Ok, I know the title of the blog is Classroom Biz, but sometimes we just have to go beyond our insular little world and deal with other issues. This is one of those times.

This is an editorial from the Sunday Los Angeles Times. When the story about President Bush allowing firms to pay less than the prevailing wage in Louisiana, I commented on what the outcome would likely be… more profits in the hands of large construction companies. Here’s another side effect of the decision:

La Nueva Orleans

  • Latino immigrants, many of them here illegally, will rebuild the Gulf Coast — and stay there.
  • By Gregory Rodriguez, Gregory Rodriguez is a contributing editor to The Times and Irvine Senior fellow at the New America Foundation.

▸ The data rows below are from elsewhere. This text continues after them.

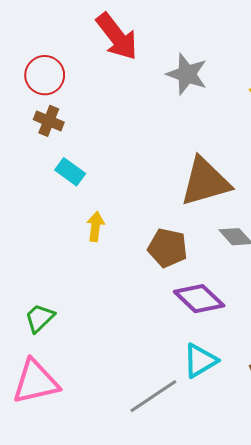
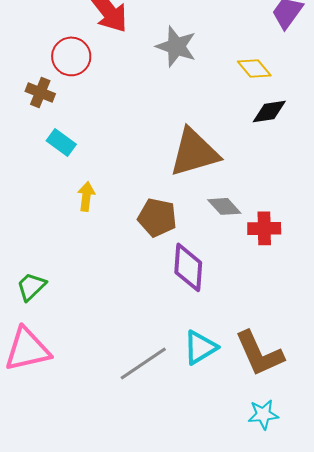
red circle: (45, 75) -> (71, 56), moved
purple diamond: (199, 299) -> (188, 267), turned 51
cyan triangle: (200, 361) -> (200, 347), moved

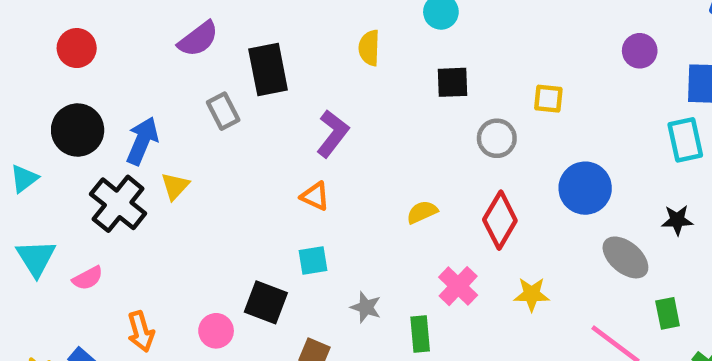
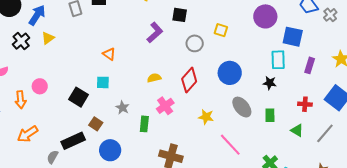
purple circle: (640, 51) -> (265, 16), size x1.5
purple L-shape: (333, 134) -> (155, 33), moved
black cross: (118, 204) -> (21, 41), size x0.7
yellow semicircle: (422, 212) -> (154, 78), moved
black star: (677, 220) -> (270, 83), moved
yellow star: (532, 294) -> (206, 117), moved
green rectangle: (668, 313) -> (270, 115), moved
pink circle: (216, 331) -> (40, 86), moved

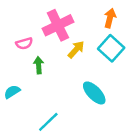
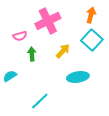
yellow arrow: (76, 49) -> (63, 51), moved
cyan ellipse: (94, 93) -> (78, 77), turned -55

    NO MATTER WHAT ALL the politicians and activists want, African Americans and impoverished white Cajuns will not be first in line to rebuild the Katrina-ravaged Gulf Coast and New Orleans. Latino immigrants, many of them undocumented, will. And when they’re done, they’re going to stay, making New Orleans look like Los Angeles. It’s the federal government that will have made the transformation possible, further exposing the hollowness of the immigration debate.

    President Bush has promised that Washington will pick up the greater part of the cost for “one of the largest reconstruction efforts the world has ever seen.” To that end, he suspended provisions of the Davis-Bacon Act that would have required government contractors to pay prevailing wages in Louisiana and devastated parts of Mississippi, Alabama and Florida. And the Department of Homeland Security has temporarily suspended sanctioning employers who hire workers who cannot document their citizenship. The idea is to benefit Americans who may have lost everything in the hurricane, but the main effect will be to let contractors hire illegal immigrants. (Read the rest of the editorial here; registration may be required.)

    I have nothing against immigration. I have a huge problem with the exploitation of workers- of any nationality or immigrant status- for the profits of industry. And this article in today’s New York Times brings to mind a related issue: who’s approving these contracts, and who’s choosing the contractors? The potential for abuse and corruption is gigantic, and it makes me sick. Over 1000 people dead, mostly poor, and/or elderly, and/or black, and the loudest sound to be heard in the South right now is ringing cash registers.